Copy task. Retype the whole listing exactly, omitting any picture in it.

::::::::

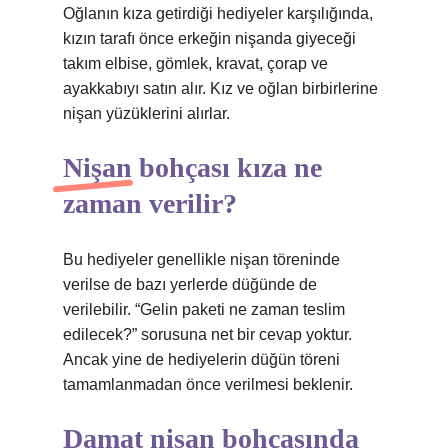
Oğlanın kıza getirdiği hediyeler karşılığında,
kızın tarafı önce erkeğin nişanda giyeceği
takım elbise, gömlek, kravat, çorap ve
ayakkabıyı satın alır. Kız ve oğlan birbirlerine
nişan yüzüklerini alırlar.
Nişan bohçası kıza ne
zaman verilir?
Bu hediyeler genellikle nişan töreninde
verilse de bazı yerlerde düğünde de
verilebilir. “Gelin paketi ne zaman teslim
edilecek?” sorusuna net bir cevap yoktur.
Ancak yine de hediyelerin düğün töreni
tamamlanmadan önce verilmesi beklenir.
Damat nişan bohçasında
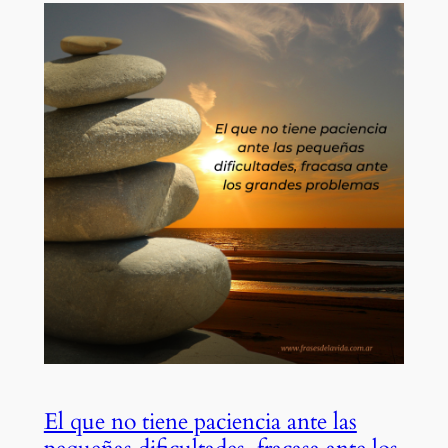
El que no tiene paciencia ante las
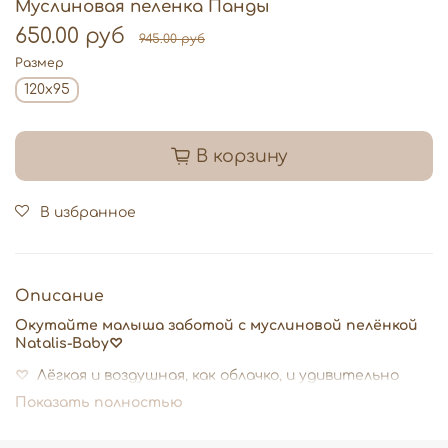
Муслиновая пеленка Панды
650.00 руб
945.00 руб
Размер
120х95
В корзину
В избранное
Описание
Окутайте малыша заботой с муслиновой пелёнкой
Natalis-Baby♡
♡
Лёгкая и воздушная, как облачко, и удивительно
мягкая — она создана из 100% натурального хлопка,
Показать полностью
обеспечивает превосходную воздухопроницаемость,
быстро впитывает влагу и подходит даже для самой
чувствительной кожи новорождённых.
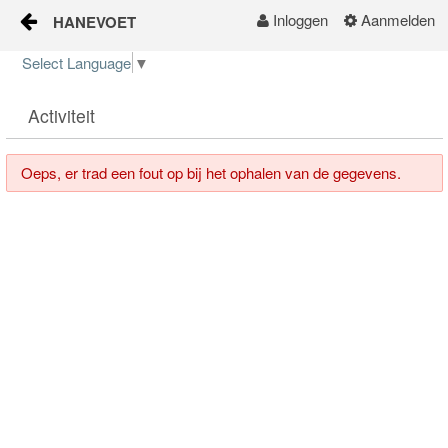
Inloggen
Aanmelden
HANEVOET
Naar content
Select Language
▼
Home
Activiteit
Oeps, er trad een fout op bij het ophalen van de gegevens.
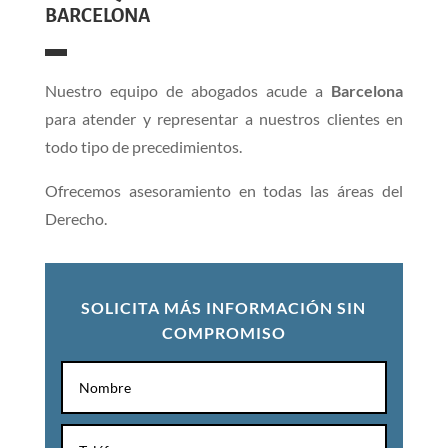
BARCELONA
Nuestro equipo de abogados acude a
Barcelona
para atender y representar a nuestros clientes en
todo tipo de precedimientos.
Ofrecemos asesoramiento en todas las áreas del
Derecho.
SOLICITA MÁS INFORMACIÓN SIN
COMPROMISO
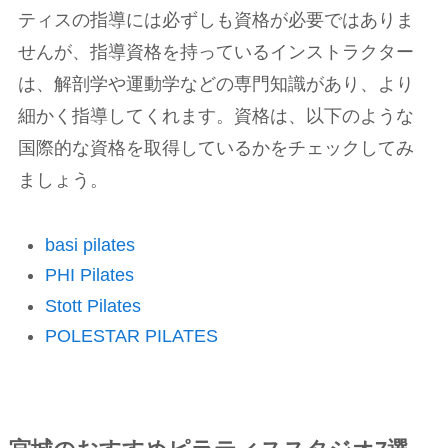
ティスの指導には必ずしも資格が必要ではありま
せんが、指導資格を持っているインストラクター
は、解剖学や運動学などの専門知識があり、より
細かく指導してくれます。資格は、以下のような
国際的な資格を取得しているかをチェックしてみ
ましょう。
basi pilates
PHI Pilates
Stott Pilates
POLESTAR PILATES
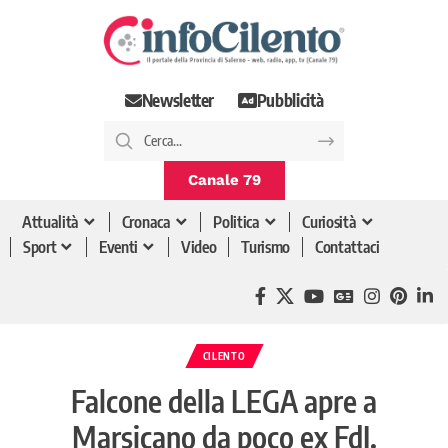
Newsletter
Pubblicità
Canale 79
Attualità
Cronaca
Politica
Curiosità
Sport
Eventi
Video
Turismo
Contattaci
CILENTO
Falcone della LEGA apre a
Marsicano da poco ex FdI.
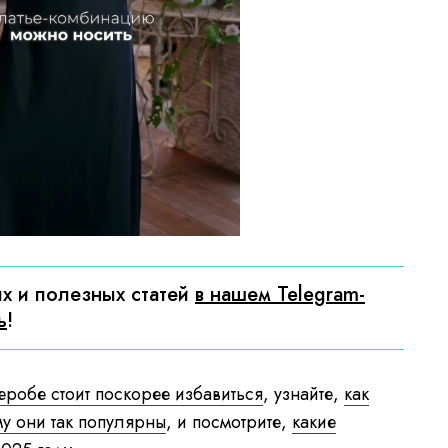
a
y
e
r
i
s
l
o
a
d
i
n
g
.
х и полезных статей
в нашем Telegram-
ь
!
еробе стоит поскорее избавиться
, узнайте,
как
му они так популярны
, и посмотрите,
какие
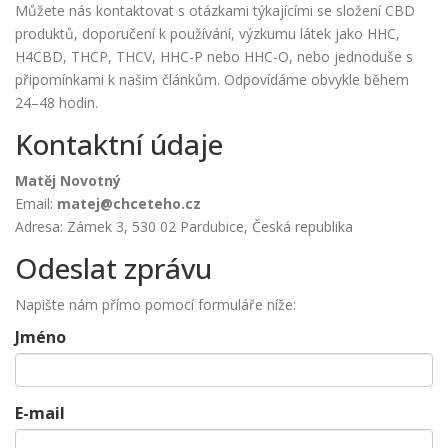
Můžete nás kontaktovat s otázkami týkajícími se složení CBD
produktů, doporučení k používání, výzkumu látek jako HHC,
H4CBD, THCP, THCV, HHC-P nebo HHC-O, nebo jednoduše s
připomínkami k našim článkům. Odpovídáme obvykle během
24–48 hodin.
Kontaktní údaje
Matěj Novotný
Email:
matej@chceteho.cz
Adresa: Zámek 3, 530 02 Pardubice, Česká republika
Odeslat zprávu
Napište nám přímo pomocí formuláře níže:
Jméno
E-mail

::::::::

▶ YOUR SOLUTION:
Oğlanın kıza getirdiği hediyeler karşılığında,
kızın tarafı önce erkeğin nişanda giyeceği
takım elbise, gömlek, kravat, çorap ve
ayakkabıyı satın alır. Kız ve oğlan birbirlerine
nişan yüzüklerini alırlar.
Nişan bohçası kıza ne
zaman verilir?
Bu hediyeler genellikle nişan töreninde
verilse de bazı yerlerde düğünde de
verilebilir. “Gelin paketi ne zaman teslim
edilecek?” sorusuna net bir cevap yoktur.
Ancak yine de hediyelerin düğün töreni
tamamlanmadan önce verilmesi beklenir.
Damat nişan bohçasında
El que no tiene paciencia ante las
Муслиновая пеленка Панды
650.00 руб
945.00 руб
Размер
120х95
В корзину
В избранное
Описание
Окутайте малыша заботой с муслиновой пелёнкой
Natalis-Baby♡
♡
Лёгкая и воздушная, как облачко, и удивительно
мягкая — она создана из 100% натурального хлопка,
Показать полностью
обеспечивает превосходную воздухопроницаемость,
быстро впитывает влагу и подходит даже для самой
чувствительной кожи новорождённых.
Inloggen
Aanmelden
HANEVOET
Naar content
Select Language
▼
Home
Activiteit
Oeps, er trad een fout op bij het ophalen van de gegevens.
BARCELONA
Nuestro equipo de abogados acude a
Barcelona
para atender y representar a nuestros clientes en
todo tipo de precedimientos.
Ofrecemos asesoramiento en todas las áreas del
Derecho.
SOLICITA MÁS INFORMACIÓN SIN
COMPROMISO
ティスの指導には必ずしも資格が必要ではありま
せんが、指導資格を持っているインストラクター
は、解剖学や運動学などの専門知識があり、より
細かく指導してくれます。資格は、以下のような
国際的な資格を取得しているかをチェックしてみ
ましょう。
basi pilates
PHI Pilates
Stott Pilates
POLESTAR PILATES
Newsletter
Pubblicità
Canale 79
Attualità
Cronaca
Politica
Curiosità
Sport
Eventi
Video
Turismo
Contattaci
CILENTO
Falcone della LEGA apre a
Marsicano da poco ex FdI.
a
y
e
r
i
s
l
o
a
d
i
n
g
.
х и полезных статей
в нашем Telegram-
ь
!
еробе стоит поскорее избавиться
, узнайте,
как
му они так популярны
, и посмотрите,
какие
Můžete nás kontaktovat s otázkami týkajícími se složení CBD
produktů, doporučení k používání, výzkumu látek jako HHC,
H4CBD, THCP, THCV, HHC-P nebo HHC-O, nebo jednoduše s
připomínkami k našim článkům. Odpovídáme obvykle během
24–48 hodin.
Kontaktní údaje
Matěj Novotný
Email:
matej@chceteho.cz
Adresa: Zámek 3, 530 02 Pardubice, Česká republika
Odeslat zprávu
Napište nám přímo pomocí formuláře níže:
Jméno
E-mail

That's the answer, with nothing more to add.